What the task asks:
Output all entries precisely and leave out the pictures.
*** Exercise data ***
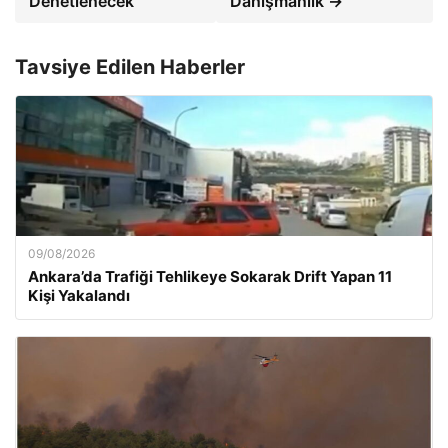
Denetlenecek
Danışmanlık →
Tavsiye Edilen Haberler
09/08/2026
Ankara’da Trafiği Tehlikeye Sokarak Drift Yapan 11
Kişi Yakalandı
*** End of Exercise data ***
Answer for the task:
Denetlenecek
Danışmanlık →
Tavsiye Edilen Haberler
09/08/2026
Ankara’da Trafiği Tehlikeye Sokarak Drift Yapan 11
Kişi Yakalandı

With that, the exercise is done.